### [RECORDS FOR THIS TASK]
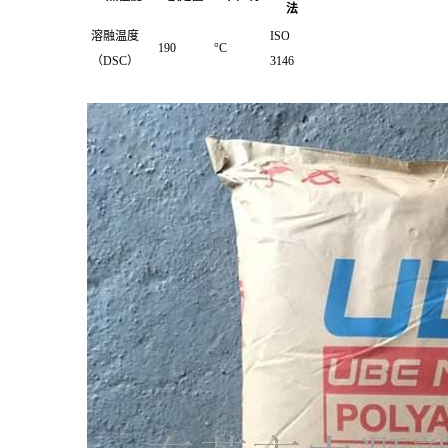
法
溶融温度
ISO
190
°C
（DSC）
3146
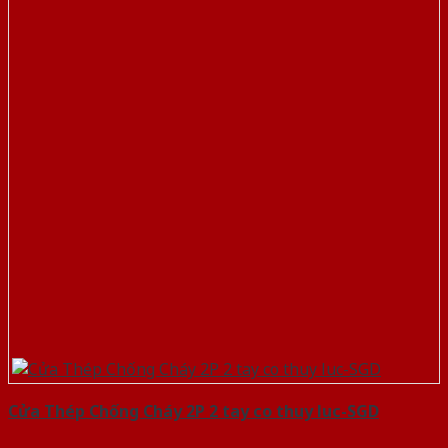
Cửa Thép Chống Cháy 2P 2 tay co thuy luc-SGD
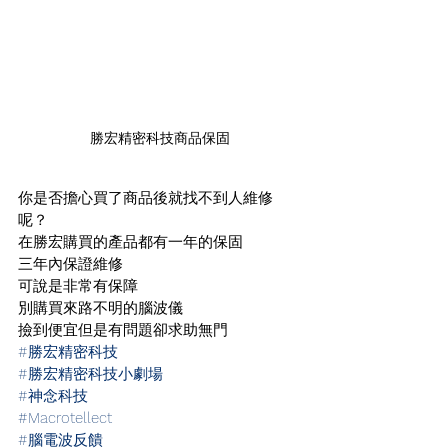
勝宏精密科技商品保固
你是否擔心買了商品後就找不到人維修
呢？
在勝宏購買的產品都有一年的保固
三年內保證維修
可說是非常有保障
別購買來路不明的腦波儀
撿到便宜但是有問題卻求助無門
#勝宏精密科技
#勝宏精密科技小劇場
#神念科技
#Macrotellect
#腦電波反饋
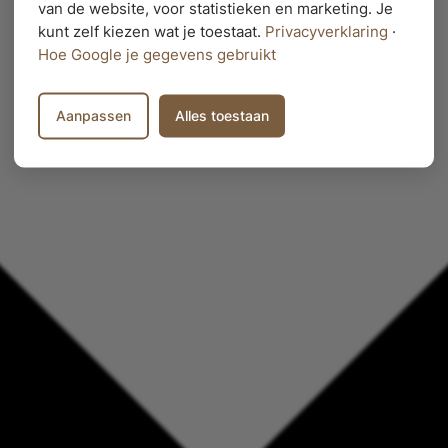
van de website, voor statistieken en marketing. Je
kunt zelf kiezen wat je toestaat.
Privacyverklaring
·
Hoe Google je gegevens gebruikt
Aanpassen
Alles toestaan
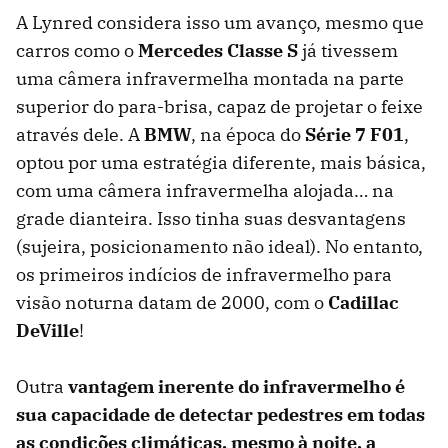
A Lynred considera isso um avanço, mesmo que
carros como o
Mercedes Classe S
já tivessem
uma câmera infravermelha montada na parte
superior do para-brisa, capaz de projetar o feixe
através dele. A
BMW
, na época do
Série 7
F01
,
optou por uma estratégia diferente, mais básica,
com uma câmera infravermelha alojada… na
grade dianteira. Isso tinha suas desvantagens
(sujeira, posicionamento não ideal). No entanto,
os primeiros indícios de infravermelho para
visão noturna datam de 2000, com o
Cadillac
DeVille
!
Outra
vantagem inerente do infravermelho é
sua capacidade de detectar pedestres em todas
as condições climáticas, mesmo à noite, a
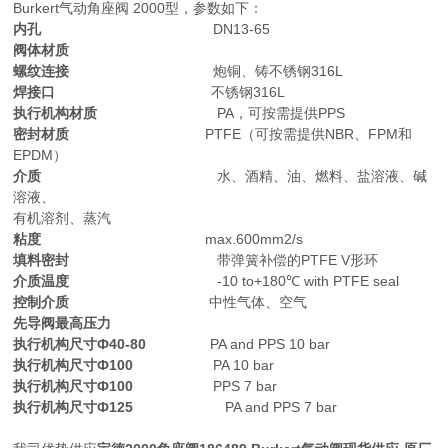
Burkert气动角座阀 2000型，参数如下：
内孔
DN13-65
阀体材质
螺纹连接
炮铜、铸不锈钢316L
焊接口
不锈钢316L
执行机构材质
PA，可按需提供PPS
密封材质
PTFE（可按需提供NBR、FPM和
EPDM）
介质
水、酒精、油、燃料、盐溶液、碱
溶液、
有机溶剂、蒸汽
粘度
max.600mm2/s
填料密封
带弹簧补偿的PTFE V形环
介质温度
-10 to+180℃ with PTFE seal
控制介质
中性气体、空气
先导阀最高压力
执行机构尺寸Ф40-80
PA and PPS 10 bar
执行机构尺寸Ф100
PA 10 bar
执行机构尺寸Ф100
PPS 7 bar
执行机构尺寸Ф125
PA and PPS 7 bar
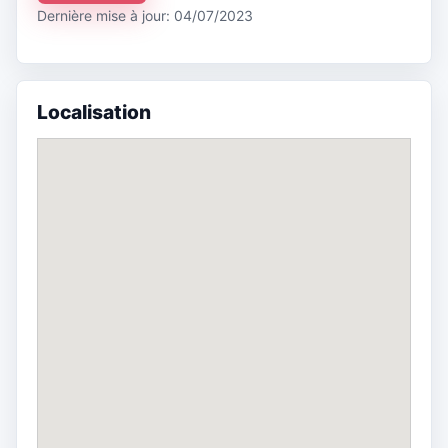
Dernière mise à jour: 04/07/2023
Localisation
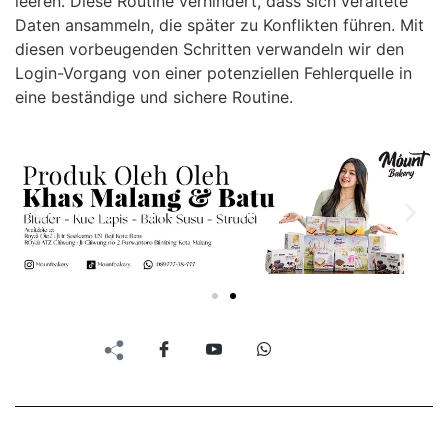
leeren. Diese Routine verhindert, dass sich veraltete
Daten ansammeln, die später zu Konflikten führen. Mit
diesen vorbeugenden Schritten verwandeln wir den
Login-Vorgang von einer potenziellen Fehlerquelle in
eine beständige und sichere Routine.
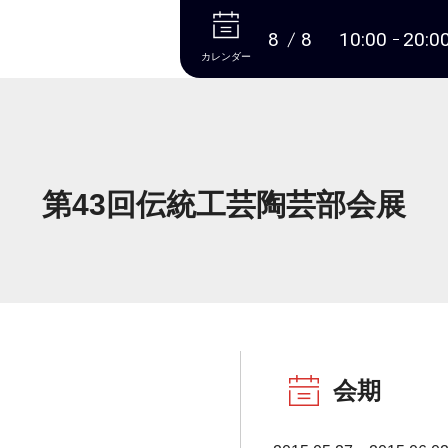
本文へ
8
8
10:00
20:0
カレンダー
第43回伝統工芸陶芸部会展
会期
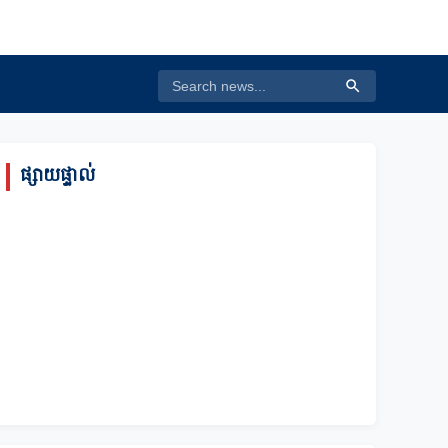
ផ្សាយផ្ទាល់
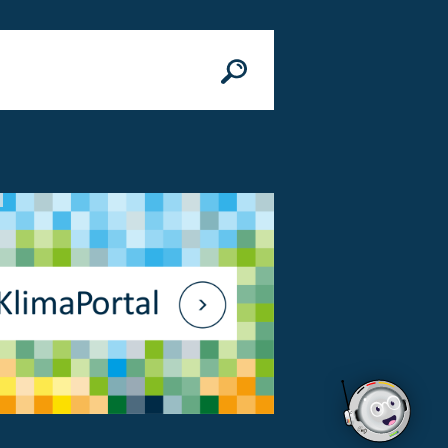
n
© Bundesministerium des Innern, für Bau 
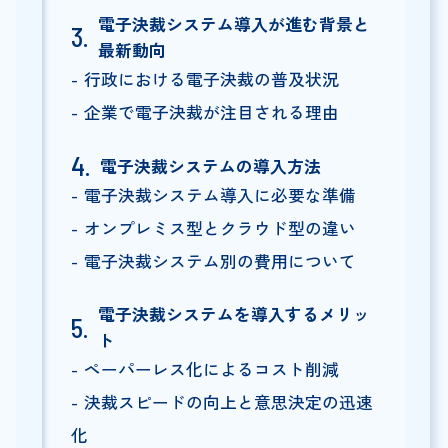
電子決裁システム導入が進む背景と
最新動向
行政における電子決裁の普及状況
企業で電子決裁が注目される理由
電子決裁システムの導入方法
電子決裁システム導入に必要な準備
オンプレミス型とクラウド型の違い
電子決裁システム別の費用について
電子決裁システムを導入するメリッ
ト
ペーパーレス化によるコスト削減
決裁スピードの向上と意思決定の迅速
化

### [WORK ITEM]
Only the lines that lie between the start of the listing and the line containing "optou por uma", both included, belong in the answer; write them out exactly and omit pictures.

### [RESPONSE TO THIS TASK]
法
溶融温度
ISO
190
°C
（DSC）
3146
Cửa Thép Chống Cháy 2P 2 tay co thuy luc-SGD
勝宏精密科技商品保固
你是否擔心買了商品後就找不到人維修
呢？
在勝宏購買的產品都有一年的保固
三年內保證維修
可說是非常有保障
別購買來路不明的腦波儀
撿到便宜但是有問題卻求助無門
#勝宏精密科技
#勝宏精密科技小劇場
#神念科技
#Macrotellect
#腦電波反饋
van de website, voor statistieken en marketing. Je
kunt zelf kiezen wat je toestaat.
Privacyverklaring
·
Hoe Google je gegevens gebruikt
Aanpassen
Alles toestaan
A Lynred considera isso um avanço, mesmo que
carros como o
Mercedes Classe S
já tivessem
uma câmera infravermelha montada na parte
superior do para-brisa, capaz de projetar o feixe
através dele. A
BMW
, na época do
Série 7
F01
,
optou por uma estratégia diferente, mais básica,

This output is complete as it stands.